The state announced that the industry brought in $855.4 million in direct spend for fiscal year 2022, which is an increase of $228.9 million over fiscal year 2021.
“Another record year for film and television industry spending makes it as clear as ever that New Mexico is the place to be for film and TV,” said Gov. Michelle Lujan Grisham.
New Mexico’s film incentives continue to be a gold standard in the industry.
The state’s rural communities saw a 660% increase in direct spending from the industry – up from $6.5 million in FY21 to nearly $50 million in FY22.
The game changer in the increase is the rural uplift credit, which gives a production a 5% incentive to film at least 60 miles outside of the Bernalillo and Santa Fe county corridor. This went into effect in 2019.
Productions such as the TV series “Outer Range” and “Dark Winds,” as well as the films “Hot Seat” and “Chupa” are a few that qualified for the rural uplift credit, as they filmed in Las Vegas, New Mexico, the Navajo Nation and Las Cruces, respectively.
Las Cruces has seen a major bump in productions due to the rural uplift credit. From July 2021 through May 2022, the area had 23 projects in the Las Cruces area with a direct spend of $7.9 million into the local economy. In the previous fiscal year, there were nine productions. The number of productions matches the high of FY19 for the Las Cruces area.

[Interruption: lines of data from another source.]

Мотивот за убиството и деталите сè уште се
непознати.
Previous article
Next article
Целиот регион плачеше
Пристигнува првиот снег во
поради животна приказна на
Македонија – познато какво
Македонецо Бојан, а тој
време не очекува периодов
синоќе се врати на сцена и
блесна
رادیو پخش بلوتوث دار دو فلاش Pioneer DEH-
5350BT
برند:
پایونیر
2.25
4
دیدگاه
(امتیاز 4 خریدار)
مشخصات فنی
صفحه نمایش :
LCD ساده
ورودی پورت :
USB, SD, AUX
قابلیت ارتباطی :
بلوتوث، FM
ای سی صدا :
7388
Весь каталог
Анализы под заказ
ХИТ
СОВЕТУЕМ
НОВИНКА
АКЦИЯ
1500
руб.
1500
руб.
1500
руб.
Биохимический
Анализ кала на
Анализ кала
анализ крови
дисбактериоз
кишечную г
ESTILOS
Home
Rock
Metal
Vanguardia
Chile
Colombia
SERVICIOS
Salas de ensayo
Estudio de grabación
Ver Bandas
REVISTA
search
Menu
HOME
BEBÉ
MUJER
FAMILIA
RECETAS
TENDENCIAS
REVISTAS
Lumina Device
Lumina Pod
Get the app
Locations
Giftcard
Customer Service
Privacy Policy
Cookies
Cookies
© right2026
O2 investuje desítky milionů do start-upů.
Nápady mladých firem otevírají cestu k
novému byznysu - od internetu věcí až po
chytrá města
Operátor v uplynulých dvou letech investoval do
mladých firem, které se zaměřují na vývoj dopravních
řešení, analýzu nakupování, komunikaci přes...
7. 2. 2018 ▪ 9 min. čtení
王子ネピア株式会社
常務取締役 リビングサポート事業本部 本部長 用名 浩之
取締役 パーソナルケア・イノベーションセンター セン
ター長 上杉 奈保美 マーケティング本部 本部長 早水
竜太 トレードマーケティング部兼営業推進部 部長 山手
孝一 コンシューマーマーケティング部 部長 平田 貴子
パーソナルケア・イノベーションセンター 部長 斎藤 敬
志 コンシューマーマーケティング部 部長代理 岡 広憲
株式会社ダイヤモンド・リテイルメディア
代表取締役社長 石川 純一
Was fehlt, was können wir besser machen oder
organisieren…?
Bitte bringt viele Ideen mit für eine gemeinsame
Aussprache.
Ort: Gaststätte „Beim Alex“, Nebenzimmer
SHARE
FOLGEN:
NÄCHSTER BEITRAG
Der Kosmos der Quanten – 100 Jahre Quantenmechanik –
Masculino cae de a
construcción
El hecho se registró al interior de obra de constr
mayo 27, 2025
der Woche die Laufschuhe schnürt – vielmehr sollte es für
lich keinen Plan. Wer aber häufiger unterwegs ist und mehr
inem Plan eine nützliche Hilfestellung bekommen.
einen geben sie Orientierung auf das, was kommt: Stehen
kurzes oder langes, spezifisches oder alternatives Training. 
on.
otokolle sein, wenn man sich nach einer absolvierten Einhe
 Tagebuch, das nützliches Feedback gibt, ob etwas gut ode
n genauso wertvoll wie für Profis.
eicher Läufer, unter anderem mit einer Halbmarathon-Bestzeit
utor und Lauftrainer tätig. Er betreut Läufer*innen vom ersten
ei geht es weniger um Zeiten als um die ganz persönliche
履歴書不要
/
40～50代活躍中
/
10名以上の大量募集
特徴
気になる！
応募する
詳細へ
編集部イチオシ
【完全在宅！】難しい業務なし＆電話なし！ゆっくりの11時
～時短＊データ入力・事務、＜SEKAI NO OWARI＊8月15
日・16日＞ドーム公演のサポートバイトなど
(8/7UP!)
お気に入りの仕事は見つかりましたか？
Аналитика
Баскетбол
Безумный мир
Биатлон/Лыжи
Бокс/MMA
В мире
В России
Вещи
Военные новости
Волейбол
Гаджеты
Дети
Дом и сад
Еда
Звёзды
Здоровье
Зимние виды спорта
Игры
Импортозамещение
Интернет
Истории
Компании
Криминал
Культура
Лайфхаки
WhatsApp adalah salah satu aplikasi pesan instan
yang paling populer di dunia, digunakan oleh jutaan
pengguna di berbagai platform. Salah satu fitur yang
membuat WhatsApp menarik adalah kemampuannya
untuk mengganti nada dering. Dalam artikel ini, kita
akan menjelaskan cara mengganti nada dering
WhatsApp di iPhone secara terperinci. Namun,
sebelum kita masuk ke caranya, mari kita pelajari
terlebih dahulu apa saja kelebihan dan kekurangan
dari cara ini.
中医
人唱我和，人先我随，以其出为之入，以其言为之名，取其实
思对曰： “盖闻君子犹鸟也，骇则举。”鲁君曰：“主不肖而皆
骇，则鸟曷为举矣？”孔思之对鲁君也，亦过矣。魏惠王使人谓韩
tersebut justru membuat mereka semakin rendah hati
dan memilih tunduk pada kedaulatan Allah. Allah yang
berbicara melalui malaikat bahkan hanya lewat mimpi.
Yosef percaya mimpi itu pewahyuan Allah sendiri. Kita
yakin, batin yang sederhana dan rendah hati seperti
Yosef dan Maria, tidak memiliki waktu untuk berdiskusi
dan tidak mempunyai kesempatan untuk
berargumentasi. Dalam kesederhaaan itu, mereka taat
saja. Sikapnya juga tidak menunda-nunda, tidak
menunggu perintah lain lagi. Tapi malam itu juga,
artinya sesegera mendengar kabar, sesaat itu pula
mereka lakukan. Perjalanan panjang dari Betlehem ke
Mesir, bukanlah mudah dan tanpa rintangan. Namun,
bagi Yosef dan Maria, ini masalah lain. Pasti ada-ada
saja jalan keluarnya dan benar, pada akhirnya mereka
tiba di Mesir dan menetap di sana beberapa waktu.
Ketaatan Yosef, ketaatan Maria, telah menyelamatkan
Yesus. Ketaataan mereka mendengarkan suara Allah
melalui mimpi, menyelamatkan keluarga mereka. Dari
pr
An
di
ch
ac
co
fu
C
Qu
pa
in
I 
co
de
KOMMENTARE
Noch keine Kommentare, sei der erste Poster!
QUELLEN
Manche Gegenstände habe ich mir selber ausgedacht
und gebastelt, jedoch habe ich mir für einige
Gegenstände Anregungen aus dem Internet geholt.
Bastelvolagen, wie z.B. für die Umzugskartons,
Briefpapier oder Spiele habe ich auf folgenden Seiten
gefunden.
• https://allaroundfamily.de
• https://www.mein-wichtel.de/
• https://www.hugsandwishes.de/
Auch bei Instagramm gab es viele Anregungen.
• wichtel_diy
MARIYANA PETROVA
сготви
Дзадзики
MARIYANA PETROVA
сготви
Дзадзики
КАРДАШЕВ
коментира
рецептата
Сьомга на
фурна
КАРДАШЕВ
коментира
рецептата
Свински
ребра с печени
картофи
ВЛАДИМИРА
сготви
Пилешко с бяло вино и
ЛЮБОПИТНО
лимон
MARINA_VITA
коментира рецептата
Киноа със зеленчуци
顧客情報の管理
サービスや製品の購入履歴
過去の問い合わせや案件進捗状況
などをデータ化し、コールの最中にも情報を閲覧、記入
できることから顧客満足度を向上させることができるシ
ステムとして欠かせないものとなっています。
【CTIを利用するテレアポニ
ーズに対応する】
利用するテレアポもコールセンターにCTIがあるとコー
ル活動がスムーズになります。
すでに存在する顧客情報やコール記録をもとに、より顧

“The additional 5% bump from the rural uplift credit has been an integral component to attracting productions to the Las Cruces area and has become a staple in our marketing efforts,” said Jonathon Sepp, film liaison with Film Las Cruces. “With the success of the rural uplift, Film Las Cruces has been able to attract more productions to our region than ever before.”
James Cullen Bressack, director of “Hot Seat,” said once he was on board for the project, he knew it had to be filmed in New Mexico. The production chose Las Cruces to do the film.
“New Mexico was always the plan from the beginning,” Bressack said. “I was excited to film out there because I wanted it to be anywhere in America. New Mexico lent itself to it perfectly.”
According to the state, the most recent data also shows a record number of industry worker hours in New Mexico, a 22% increase from FY21 and a new high of 109 for total productions filmed in the state – 55 film and 54 television.
On Thursday, the state released the names of only 55 productions to the Journal, saying the rest hadn’t been announced.
For the better part of a decade, Albuquerque and Santa Fe have consistently been named by MovieMaker as top cities for film professionals to live and work. Albuquerque has held the No. 1 ranking for big cities for four consecutive years. Santa Fe has been in the top 5 for small cities and towns since the list began nearly a decade ago.
“New Mexico is now front and center for film and television production and that means jobs, private sector investment, job training, and economic growth for communities and small businesses across the entire state,” said Alicia J. Keyes, Economic Development Department secretary.
In 2019, Lujan Grisham signed Senate Bill 2, which gave incentives to companies to collaborate with the state through partnership agreements. Currently, Netflix and NBCUniversal are two of the biggest partnerships with a 10-year plan.
The companies work with the state to develop and strengthen workforce development and job training.
Since the measure’s enactment, Netflix announced a 300-acre expansion in the state with a commitment to spend another $1 billion over 10 years, doubling the company’s original commitment to the state.
NBCUniversal also opened a production facility in Albuquerque with a commitment to $500 million in direct production spending over the next 10 years and 330 full-time-equivalent jobs.
The 2019 bill also raised a 2011 cap on what the state can pay out to film and TV productions from $50 million to $110 million per year, while also authorizing the spending of up to $225 million to pay down an accumulated backlog in film incentives.